There has been little I've had to say lately, and part of that I suppose comes from the dullness of the routine - the back and forth a million times a day driving kids and husband and mother to where they need to go. It is very easy now to lose track of individual days, sometimes even weeks go by and I make no tracking of one day as any different from any other.
Today something happened.
Jeanette had a seizure outside her workplace, just as we were pulling up in fact to pick her up for a doctor's appointment (she hadn't been feeling well). She was lying there convulsing on the ground surrounded by her co-workers, and there was a sort of surrealism to it like sound and sight and all just spiraled and distorted. There is just something that happens when you see your child lying there on the ground and you think about when they were born and how this might be the last moment you will see them and all the things you fight about seem petty and insignificant. There are a lot of times when I do not like how the kids are right now, these teenage years and their attitudes of entitlement and how they are often rather belligerent and self-centered. But still, there is the hope that you will have years beyond these times in which things can balance and normalize and at least get back to some semblance of the affection you had for each other in younger years.
And in a moment you wonder if you have lost that chance forever, and then she comes out of it and you release a breath you didn't realize you were holding and you will know that you love this child no matter what shitty things she says to you on a nearly continual basis because that is just the way of things.

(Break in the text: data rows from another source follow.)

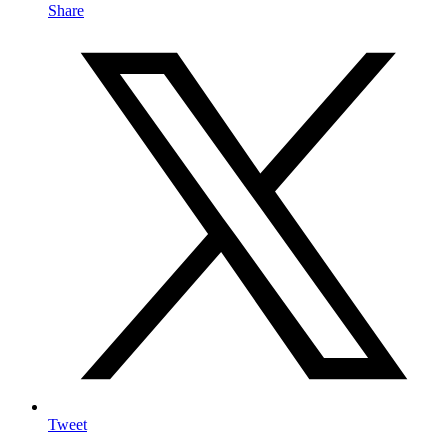
Share
Tweet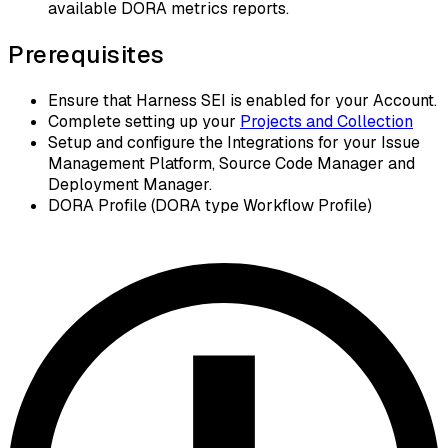
available DORA metrics reports.
Prerequisites
Ensure that Harness SEI is enabled for your Account.
Complete setting up your
Projects and Collection
Setup and configure the Integrations for your Issue
Management Platform, Source Code Manager and
Deployment Manager.
DORA Profile (DORA type Workflow Profile)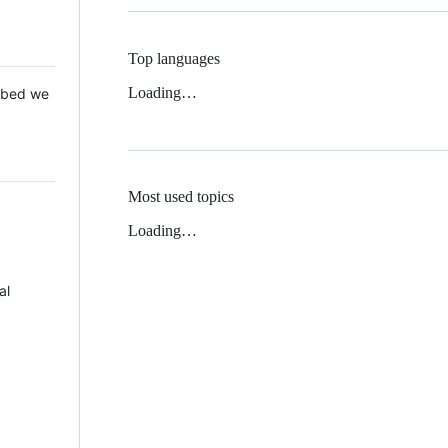
Top languages
Loading…
 Mbed we
Most used topics
Loading…
al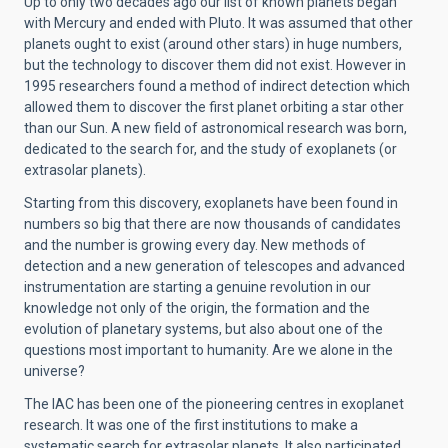
Up to only two decades ago our list of known planets began
with Mercury and ended with Pluto. It was assumed that other
planets ought to exist (around other stars) in huge numbers,
but the technology to discover them did not exist. However in
1995 researchers found a method of indirect detection which
allowed them to discover the first planet orbiting a star other
than our Sun. A new field of astronomical research was born,
dedicated to the search for, and the study of exoplanets (or
extrasolar planets).
Starting from this discovery, exoplanets have been found in
numbers so big that there are now thousands of candidates
and the number is growing every day. New methods of
detection and a new generation of telescopes and advanced
instrumentation are starting a genuine revolution in our
knowledge not only of the origin, the formation and the
evolution of planetary systems, but also about one of the
questions most important to humanity. Are we alone in the
universe?
The IAC has been one of the pioneering centres in exoplanet
research. It was one of the first institutions to make a
systematic search for extrasolar planets. It also participated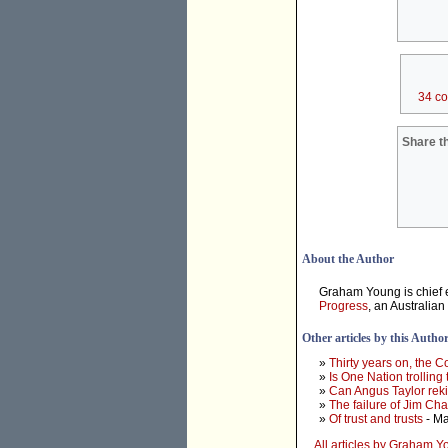
34 c
Share th
About the Author
Graham Young is chief e
Progress
, an Australian
Other articles by this Autho
»
Thirty years on, the 
»
Is One Nation trolling
»
Can Angus Taylor rek
»
The failure of Jim Ch
»
Of trust and trusts
- Ma
All articles by Graham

My father died as the weather was turning warm, as the flowers were starting to bloom and life was renewing itself. I always thought that a particularly ironic time to die, and at this time of year my thoughts ever turn to death and really I thought I would be more likely to be the one lying on the ground having a near-death because of all the problems I have. You never think it will be your child. Old people sure, you expect it somewhat, and when you are sickly yourself you kind of think about the possibility. But not a kid, not you kid.
It's like that.
Nathan visited us for a few days last week. That was really nice. I went to the Bus Stop Cafe, and my friend Joey was performing there and asked me to come up and read one of my poems during his set and I did with him and his friends providing background music. That was really nice. There have been some good times, some points of light. I am writing a lot. I am still working on my German (plucking away at the new language, word by word). We have purchased our shed and it will be on the way soon and we have a sort of business plan.
Hanging in there, though sometimes it's a lot more 'hang' and a lot less 'in'.
Tomorrow's agenda includes finding a neurologist then figuring out how we're going to pay for one.